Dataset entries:
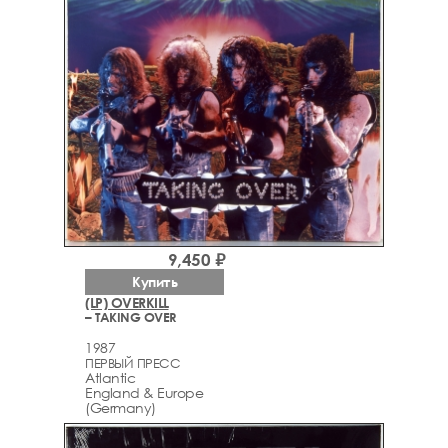
9,450 ₽
Купить
(LP) OVERKILL
– TAKING OVER
1987
ПЕРВЫЙ ПРЕСС
Atlantic
England & Europe
(Germany)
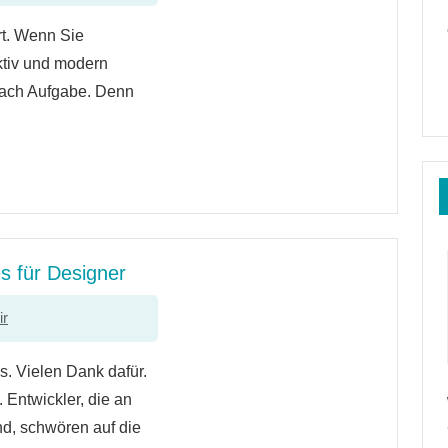
rt. Wenn Sie
ktiv und modern
nfach Aufgabe. Denn
s für Designer
ir
s. Vielen Dank dafür.
 Entwickler, die an
ind, schwören auf die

EXERCISE: Keep every word of the records and none of the pictures when you print them again.

THE COMPLETED TASK:
9,450 ₽
Купить
(LP) OVERKILL
– TAKING OVER
1987
ПЕРВЫЙ ПРЕСС
Atlantic
England & Europe
(Germany)
rt. Wenn Sie
ktiv und modern
nfach Aufgabe. Denn
s für Designer
ir
s. Vielen Dank dafür.
 Entwickler, die an
ind, schwören auf die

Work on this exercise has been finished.